Information supplied START

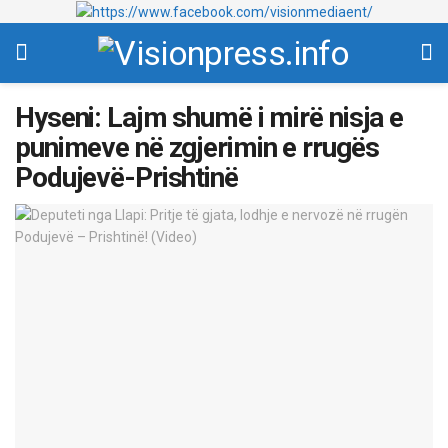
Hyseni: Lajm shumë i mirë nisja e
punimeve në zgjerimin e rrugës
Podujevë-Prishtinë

Information supplied END
Information supplied START

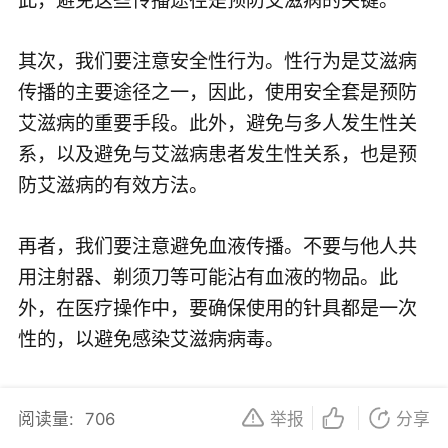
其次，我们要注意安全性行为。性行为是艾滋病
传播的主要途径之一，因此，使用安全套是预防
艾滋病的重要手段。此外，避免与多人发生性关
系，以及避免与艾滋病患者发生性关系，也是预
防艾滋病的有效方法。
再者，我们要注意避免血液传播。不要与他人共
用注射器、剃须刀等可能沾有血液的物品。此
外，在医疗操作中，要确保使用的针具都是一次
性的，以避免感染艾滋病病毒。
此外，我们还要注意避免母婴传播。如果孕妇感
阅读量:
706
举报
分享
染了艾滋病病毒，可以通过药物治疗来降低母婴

Information supplied END
Information supplied START

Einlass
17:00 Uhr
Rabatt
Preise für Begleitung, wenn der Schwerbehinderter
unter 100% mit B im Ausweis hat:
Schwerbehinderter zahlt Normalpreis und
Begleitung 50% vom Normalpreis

Information supplied END

_About this exercise_: From the records above, print only the lines between the one holding "Schwerbehinderter zahlt Normalpreis und" and the one holding "Begleitung 50% vom Normalpreis", inclusive, exactly as they stand.

_Written solution_:
Schwerbehinderter zahlt Normalpreis und
Begleitung 50% vom Normalpreis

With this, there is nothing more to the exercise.